Authors use chapters cleverly

Chapters. I like ‘em.

The same probably could be said for any reader — almost every book is divided into chapters, so they come with the territory — but if you’re paying attention, you begin to spot ways writers use chapters and how those divisions alter meaning.

I’ve been thinking about chapters for a while but finally buckled down to write when Maren Longbella wrote, in a review of “The House Hunt,” “I do love short chapters.” Her argument is that, like many writers who craft page-turners, C.M. Ewan uses short chapters — there are 116 in the 423-page book, many less than a page long — to propel a work forward so rapidly that it becomes difficult to put down.

I’ve often thought something similar about the thrillers of Michael Connelly, whose chapters are longer than Ewan’s but still come in at less than 10 pages apiece. “The Lincoln Lawyer” author often cuts between a couple points of view in his brief chapters, which establishes a speedy pace in the same way cross-cutting between two images in a movie can heighten the suspense by making us envision — and wait for — the moment when the two threads will intertwine.

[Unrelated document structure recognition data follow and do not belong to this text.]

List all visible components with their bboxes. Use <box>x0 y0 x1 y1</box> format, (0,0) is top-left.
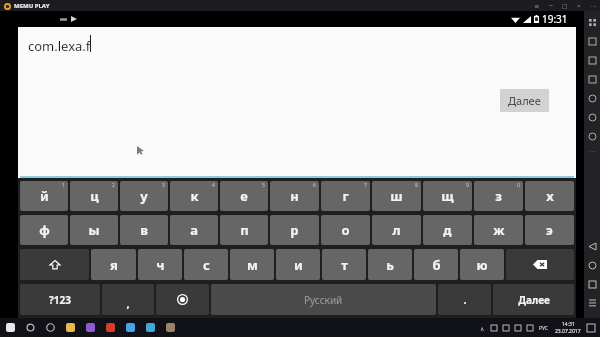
button[interactable]: з <box>474 181 523 211</box>
button[interactable]: л <box>372 215 421 245</box>
button[interactable]: я <box>91 249 136 280</box>
button[interactable]: г <box>321 181 370 211</box>
staticText: 8 <box>415 182 418 189</box>
button[interactable]: Taskbar item 7 <box>145 322 156 333</box>
staticText: к <box>190 187 199 205</box>
staticText: р <box>290 221 299 239</box>
button[interactable]: ш <box>372 181 421 211</box>
button[interactable]: м <box>230 249 274 280</box>
button[interactable]: Tool 1 <box>585 34 599 48</box>
button[interactable]: к <box>170 181 218 211</box>
staticText: 0 <box>517 182 520 189</box>
staticText: я <box>110 256 118 274</box>
button[interactable]: Taskbar item 4 <box>85 322 96 333</box>
button[interactable]: у <box>120 181 168 211</box>
button[interactable]: Taskbar item 2 <box>45 322 56 333</box>
staticText: 9 <box>466 182 469 189</box>
staticText: . <box>463 292 467 307</box>
staticText: м <box>247 256 258 274</box>
button[interactable]: р <box>270 215 319 245</box>
staticText: ⋯ <box>589 148 596 156</box>
button[interactable]: ж <box>474 215 523 245</box>
staticText: е <box>240 187 248 205</box>
staticText: б <box>432 256 441 274</box>
button[interactable]: Taskbar item 3 <box>65 322 76 333</box>
staticText: MEMU PLAY <box>14 2 50 10</box>
staticText: д <box>443 221 452 239</box>
button[interactable]: Далее <box>500 89 549 112</box>
staticText: 19:31 <box>542 12 568 26</box>
button[interactable]: Comma <box>102 284 154 315</box>
button[interactable]: Back <box>584 238 600 254</box>
staticText: 23.07.2017 <box>555 328 581 335</box>
staticText: Далее <box>518 293 550 307</box>
button[interactable]: × <box>575 2 582 9</box>
button[interactable]: Tool 2 <box>585 53 599 67</box>
button[interactable]: Tool 6 <box>585 129 599 143</box>
staticText: ч <box>156 256 165 274</box>
staticText: п <box>240 221 249 239</box>
button[interactable]: д <box>423 215 472 245</box>
button[interactable]: и <box>276 249 320 280</box>
button[interactable]: х <box>525 181 574 211</box>
button[interactable]: ч <box>138 249 182 280</box>
staticText: ж <box>493 221 505 239</box>
button[interactable]: Taskbar item 8 <box>165 322 176 333</box>
staticText: с <box>203 256 210 274</box>
button[interactable]: Taskbar item 1 <box>25 322 36 333</box>
button[interactable]: т <box>322 249 366 280</box>
button[interactable]: ≡ <box>533 2 540 9</box>
button[interactable]: п <box>220 215 268 245</box>
button[interactable]: Taskbar item 0 <box>5 322 16 333</box>
staticText: г <box>342 187 349 205</box>
button[interactable]: Далее <box>493 284 574 315</box>
staticText: × <box>577 2 581 9</box>
staticText: □ <box>562 2 568 9</box>
button[interactable]: б <box>414 249 458 280</box>
button[interactable]: Recents <box>584 276 600 292</box>
button[interactable]: ?123 <box>20 284 100 315</box>
staticText: й <box>40 187 49 205</box>
staticText: х <box>546 187 554 205</box>
button[interactable]: □ <box>561 2 568 9</box>
button[interactable]: с <box>184 249 228 280</box>
button[interactable]: в <box>120 215 168 245</box>
button[interactable]: щ <box>423 181 472 211</box>
staticText: ?123 <box>49 293 71 307</box>
staticText: ю <box>476 256 488 274</box>
button[interactable]: й <box>20 181 68 211</box>
button[interactable]: Change language <box>156 284 209 315</box>
button[interactable]: ⋯ <box>589 2 596 9</box>
button[interactable]: е <box>220 181 268 211</box>
button[interactable]: ─ <box>547 2 554 9</box>
button[interactable]: Shift <box>20 249 89 280</box>
button[interactable]: н <box>270 181 319 211</box>
button[interactable]: ц <box>70 181 118 211</box>
staticText: л <box>392 221 401 239</box>
button[interactable]: Taskbar item 5 <box>105 322 116 333</box>
button[interactable]: ь <box>368 249 412 280</box>
staticText: ∧ <box>480 325 485 332</box>
button[interactable]: а <box>170 215 218 245</box>
button[interactable]: ы <box>70 215 118 245</box>
button[interactable]: Home <box>584 257 600 273</box>
button[interactable]: Tool 0 <box>585 15 599 29</box>
button[interactable]: Taskbar item 6 <box>125 322 136 333</box>
staticText: в <box>140 221 148 239</box>
button[interactable]: ю <box>460 249 504 280</box>
staticText: ≡ <box>534 2 540 9</box>
button[interactable]: э <box>525 215 574 245</box>
button[interactable]: Tool 3 <box>585 72 599 86</box>
button[interactable]: Menu <box>584 295 600 311</box>
button[interactable]: Русский <box>211 284 436 315</box>
button[interactable]: Tool 5 <box>585 110 599 124</box>
staticText: РУС <box>539 325 549 332</box>
button[interactable]: Tool 4 <box>585 91 599 105</box>
button[interactable]: ф <box>20 215 68 245</box>
button[interactable]: Backspace <box>506 249 574 280</box>
staticText: Далее <box>508 93 541 108</box>
button[interactable]: о <box>321 215 370 245</box>
button[interactable]: Period <box>438 284 491 315</box>
staticText: , <box>126 296 130 311</box>
staticText: 3 <box>162 182 165 189</box>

Something similar happens in Louise Erdrich’s upcoming “The Mighty Red,” which contains 116 chapters in its 369 pages. That’s if my count is accurate. Erdrich’s chapters aren’t numbered in “Mighty,” which is set in 2008 and 2009 in a North Dakota community where most people have a rooting interest in which of two young men a woman named Kismet will marry.

I’ve seen folks on the Goodreads social media site say short chapters are helpful for those with attention disorders but even if you’re comfortably a long-haul reader, there’s a short-chapter bonus. Racking up chapters gives you a tiny sense of accomplishment: “I read 10 chapters tonight (and let’s just consign to the small print the fact that they were two pages long).”

The speedy, short chapters of “Mighty Red” (like Ewan, Erdrich is not afraid to cut it off after less than a page) suck us in — “Oh, it’s just three more pages. I can read another chapter before I turn off the light.” But they also give “Mighty” the feel of a Robert Altman movie, like “Nashville,” which is always shifting around to capture tiny portions of a huge canvas. It’s a big, meaty book but its chapters feel like tasty snacks.